The problem: Using the listing below, keep only the lines with the word "proyectos" and copy them.

START Source information

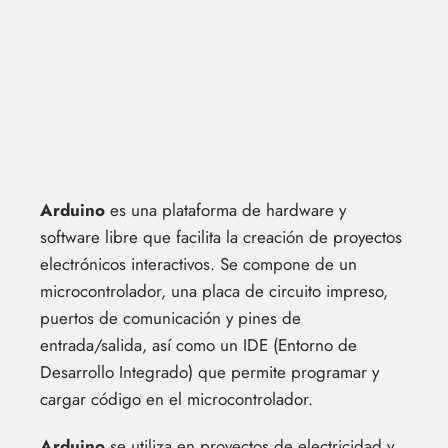
Arduino
es una plataforma de hardware y
software libre que facilita la creación de proyectos
electrónicos interactivos. Se compone de un
microcontrolador, una placa de circuito impreso,
puertos de comunicación y pines de
entrada/salida, así como un IDE (Entorno de
Desarrollo Integrado) que permite programar y
cargar código en el microcontrolador.
Arduino
se utiliza en proyectos de electricidad y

END Source information

Task answer:
software libre que facilita la creación de proyectos
se utiliza en proyectos de electricidad y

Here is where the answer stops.